* **ABOUT THIS TASK**
Whenever an image turns up, omit it and return the remaining data exactly.

* **INFORMATION**
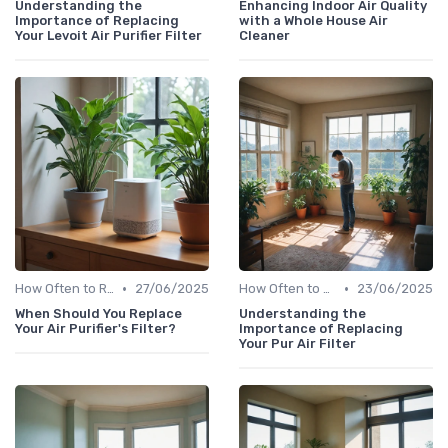
Understanding the
Enhancing Indoor Air Quality
Importance of Replacing
with a Whole House Air
Your Levoit Air Purifier Filter
Cleaner
•
•
How Often to Replace Filters
27/06/2025
How Often to Replace Filters
23/06/2025
When Should You Replace
Understanding the
Your Air Purifier's Filter?
Importance of Replacing
Your Pur Air Filter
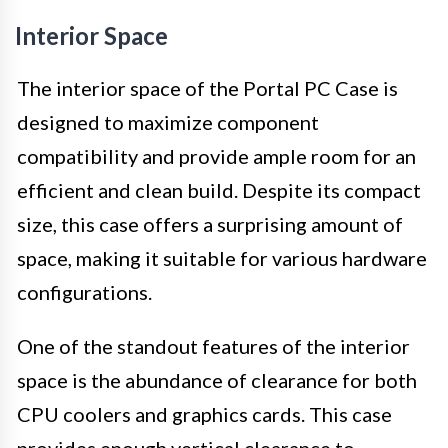
Interior Space
The interior space of the Portal PC Case is
designed to maximize component
compatibility and provide ample room for an
efficient and clean build. Despite its compact
size, this case offers a surprising amount of
space, making it suitable for various hardware
configurations.
One of the standout features of the interior
space is the abundance of clearance for both
CPU coolers and graphics cards. This case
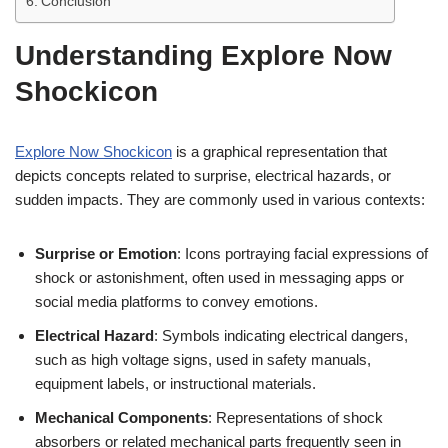
Conclusion
Understanding Explore Now
Shockicon
Explore Now Shockicon
is a graphical representation that
depicts concepts related to surprise, electrical hazards, or
sudden impacts. They are commonly used in various contexts:
Surprise or Emotion
: Icons portraying facial expressions of
shock or astonishment, often used in messaging apps or
social media platforms to convey emotions.
Electrical Hazard
: Symbols indicating electrical dangers,
such as high voltage signs, used in safety manuals,
equipment labels, or instructional materials.
Mechanical Components
: Representations of shock
absorbers or related mechanical parts frequently seen in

* **FINAL ANSWER**
Understanding the
Enhancing Indoor Air Quality
Importance of Replacing
with a Whole House Air
Your Levoit Air Purifier Filter
Cleaner
•
•
How Often to Replace Filters
27/06/2025
How Often to Replace Filters
23/06/2025
When Should You Replace
Understanding the
Your Air Purifier's Filter?
Importance of Replacing
Your Pur Air Filter
Interior Space
The interior space of the Portal PC Case is
designed to maximize component
compatibility and provide ample room for an
efficient and clean build. Despite its compact
size, this case offers a surprising amount of
space, making it suitable for various hardware
configurations.
One of the standout features of the interior
space is the abundance of clearance for both
CPU coolers and graphics cards. This case
Conclusion
Understanding Explore Now
Shockicon
Explore Now Shockicon
is a graphical representation that
depicts concepts related to surprise, electrical hazards, or
sudden impacts. They are commonly used in various contexts:
Surprise or Emotion
: Icons portraying facial expressions of
shock or astonishment, often used in messaging apps or
social media platforms to convey emotions.
Electrical Hazard
: Symbols indicating electrical dangers,
such as high voltage signs, used in safety manuals,
equipment labels, or instructional materials.
Mechanical Components
: Representations of shock
absorbers or related mechanical parts frequently seen in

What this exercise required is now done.